3) Kısa süre önce ve kısa süre içinde alınan kilolar aynı hızla geri verilebiliyor. Oysa uzun süre kadrolu memur gibi bedende yer etmiş kilolar yerlerini hemen bırakmak istemediklerinden yine uzun bir süreçte gidiyor. (Benim bu 3 kilo son 3 haftada aldığım kilolardı)
4) Akşam yemeğini en geç 20:00'de bitirmiş olmak ve bundan sonra hiç bir şey yememek, gece en geç yarım gibi uyuyarak ''leptin hormonunun''  işini düzgün yapmasını sağlamak çok önemli ki biz uyurken depo yağlar yakılsın :)

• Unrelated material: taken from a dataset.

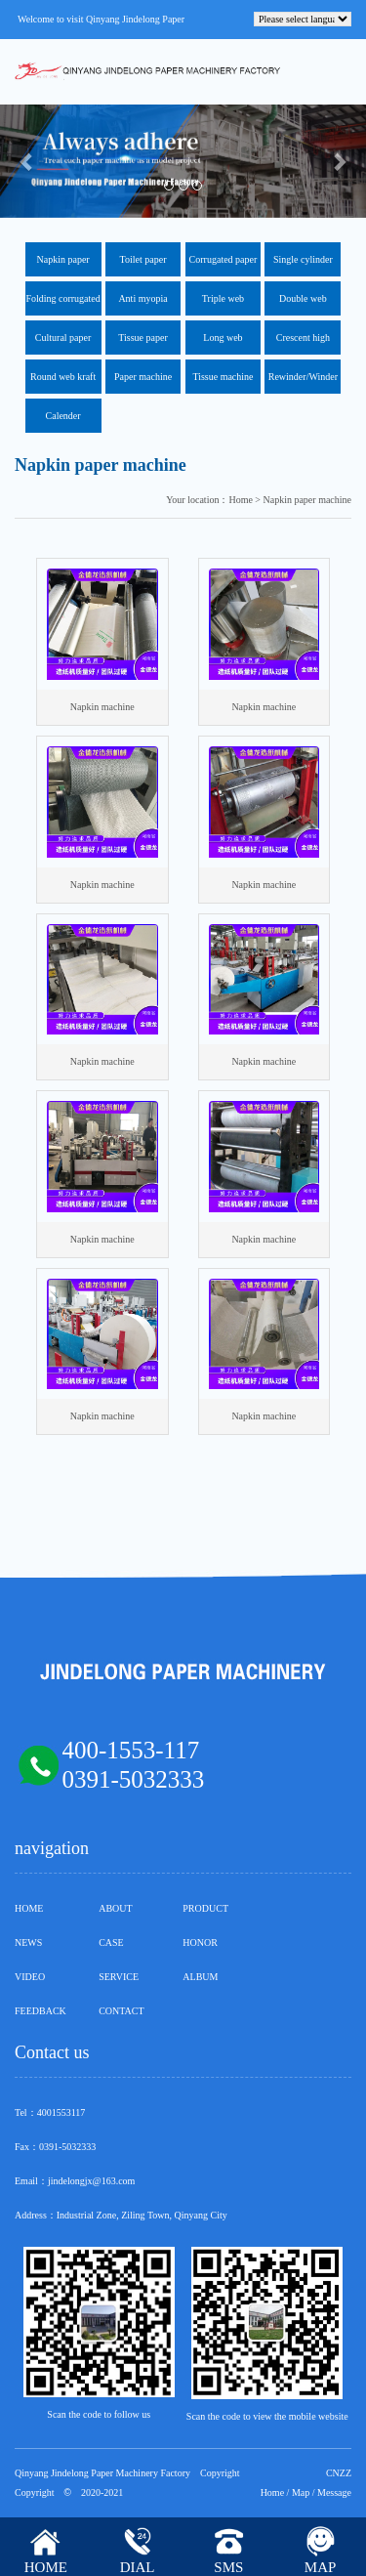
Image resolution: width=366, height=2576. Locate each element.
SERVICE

Sadece dün akşam bir sürü  hikayeden ötürü akşam yemeği 21:30'lara kadar kaydı. Çok açıkmıştım. Nerdeyse yarım kilo ''barbunyayı' yedim.
Akşam yürüyüşümü yaptım ama 20dk. falan..
Bide gece saat 03:00'de  uyandım (tamda leptin hormonum çalışırken uff)...
Sonuç bu sabah düne göre 300gr. fazla idi...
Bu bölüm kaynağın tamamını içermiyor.